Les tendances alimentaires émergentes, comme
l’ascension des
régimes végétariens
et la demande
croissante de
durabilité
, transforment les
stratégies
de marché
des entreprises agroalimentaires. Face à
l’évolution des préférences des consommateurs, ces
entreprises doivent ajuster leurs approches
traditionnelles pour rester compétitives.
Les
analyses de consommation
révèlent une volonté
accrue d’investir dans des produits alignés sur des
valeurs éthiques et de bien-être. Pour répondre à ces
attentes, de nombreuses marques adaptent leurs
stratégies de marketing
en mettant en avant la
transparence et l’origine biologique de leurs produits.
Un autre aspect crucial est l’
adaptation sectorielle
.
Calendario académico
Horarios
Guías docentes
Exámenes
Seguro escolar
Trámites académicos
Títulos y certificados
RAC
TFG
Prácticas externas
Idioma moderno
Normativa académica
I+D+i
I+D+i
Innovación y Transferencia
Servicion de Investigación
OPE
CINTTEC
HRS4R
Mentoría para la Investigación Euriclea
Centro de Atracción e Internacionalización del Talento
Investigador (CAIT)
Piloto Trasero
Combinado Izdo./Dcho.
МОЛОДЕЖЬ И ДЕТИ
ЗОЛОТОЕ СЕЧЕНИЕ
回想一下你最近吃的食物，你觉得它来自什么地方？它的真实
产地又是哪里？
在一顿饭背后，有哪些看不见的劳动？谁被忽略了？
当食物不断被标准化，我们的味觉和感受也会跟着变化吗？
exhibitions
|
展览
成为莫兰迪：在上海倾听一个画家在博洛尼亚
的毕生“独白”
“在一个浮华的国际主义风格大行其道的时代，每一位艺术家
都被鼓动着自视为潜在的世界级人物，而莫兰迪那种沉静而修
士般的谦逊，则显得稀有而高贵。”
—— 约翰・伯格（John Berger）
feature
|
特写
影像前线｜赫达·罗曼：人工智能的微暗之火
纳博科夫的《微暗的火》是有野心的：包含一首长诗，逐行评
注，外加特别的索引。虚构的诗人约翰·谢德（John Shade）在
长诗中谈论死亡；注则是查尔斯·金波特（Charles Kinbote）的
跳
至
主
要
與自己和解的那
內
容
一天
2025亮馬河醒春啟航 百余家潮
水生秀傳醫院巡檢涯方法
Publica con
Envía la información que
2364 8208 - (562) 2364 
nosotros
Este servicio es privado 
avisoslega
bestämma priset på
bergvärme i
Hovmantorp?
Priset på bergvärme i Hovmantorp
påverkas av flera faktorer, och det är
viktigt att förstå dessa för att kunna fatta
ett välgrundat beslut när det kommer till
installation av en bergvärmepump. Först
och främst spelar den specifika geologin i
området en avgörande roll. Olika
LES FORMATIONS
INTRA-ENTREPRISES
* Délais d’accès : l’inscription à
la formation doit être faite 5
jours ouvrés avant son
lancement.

* * *

▶ _Description of the task_
Begin at the line above that has "croissante de" and stop after the line that has "Investigador (CAIT)", copying each line exactly and adding nothing else.

▶ _Answer section_
croissante de
durabilité
, transforment les
stratégies
de marché
des entreprises agroalimentaires. Face à
l’évolution des préférences des consommateurs, ces
entreprises doivent ajuster leurs approches
traditionnelles pour rester compétitives.
Les
analyses de consommation
révèlent une volonté
accrue d’investir dans des produits alignés sur des
valeurs éthiques et de bien-être. Pour répondre à ces
attentes, de nombreuses marques adaptent leurs
stratégies de marketing
en mettant en avant la
transparence et l’origine biologique de leurs produits.
Un autre aspect crucial est l’
adaptation sectorielle
.
Calendario académico
Horarios
Guías docentes
Exámenes
Seguro escolar
Trámites académicos
Títulos y certificados
RAC
TFG
Prácticas externas
Idioma moderno
Normativa académica
I+D+i
I+D+i
Innovación y Transferencia
Servicion de Investigación
OPE
CINTTEC
HRS4R
Mentoría para la Investigación Euriclea
Centro de Atracción e Internacionalización del Talento
Investigador (CAIT)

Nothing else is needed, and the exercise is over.